3. Place the porous pot into the beaker.
4. Connect the magnesium ribbon and copper plate to a voltmeter using a connecting wire.
5. Dip the magnesium ribbon into the magnesium nitrate solution and the copper plate into the copper(II) nitrate solution to complete the circuit.
6. Record the voltmeter reading, the metal at the negative terminal and the metal at the positive terminal.

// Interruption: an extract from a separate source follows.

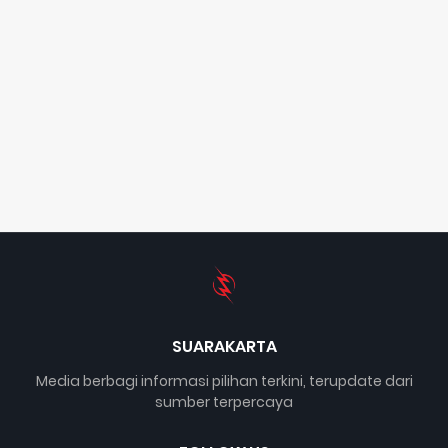
SUARAKARTA
Media berbagi informasi pilihan terkini, terupdate dari
sumber terpercaya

7. Repeat steps 2 to 6 using the iron(II) nitrate solution, zinc nitrate solution and lead(II) nitrate solution to replace magnesium nitrate solution in the porous pot, and using the iron nail, zinc plate and lead plate to replace magnesium ribbon.
Discussion:
1.
– Pair of Mg/Cu
Oxidation half equation :Mg→Mg2++2e−Reduction half equation :Cu2++2e−→Cu Overall ionic equation :Mg+Cu2+→Mg2++Cu
– Pair of Fe/Cu
Oxidation half equation :Fe→Fe2++2e−Reduction half equation :Cu2++2e−→Cu Overall ionic equation :Fe+Cu2+→Fe2++Cu
– Pair of Zn/Cu
Oxidation half equation :Zn→Zn2++2e−Reduction half equation :Cu2++2e−→Cu Overall ionic equation :Zn+Cu2+→Zn2++Cu
– Pair of Pb/Cu
Oxidation half equation :Pb→ Pb2++2e−Reduction half equation :Cu2++2e−→Cu Overall ionic equation :Pb+Cu2+→Pb2++Cu
2.
– Pair of Mg/Cu
Mg(s)|Mg2+(aq,1 moldm−3)‖Cu2+(aq,1 moldm−3)|Cu(s)
– Pair of Fe/Cu
Fe(s)|Fe2+(aq,1 moldm−3)‖Cu2+(aq,1 moldm−3)|Cu(s)
– Pair of Zn/Cu
Zn(s)|Zn2+(aq,1 moldm−3)‖Cu2+(aq,1 moldm−3)|Cu(s)
– Pair of Pb/Cu
Pb(s)|Pb2+(aq,1 moldm−3)‖Cu2+(aq,1 moldm−3)|Cu(s)
3.
– Pair of Mg/Cu
E0cell =(+0.34)−(−2.38)=+2.72 V
– Pair of Fe/Cu
E0cell =(+0.34)−(−0.44)=+0.78 V
– Pair of Zn/Cu
E0cell =(+0.34)−(−0.76)=+1.10 V
– Pair of Pb/Cu
E0cell=(+0.34)−(−0.13)=+0.47 V
4. The greater the difference of E0 value for the pair of metals, the greater the voltage of the cell.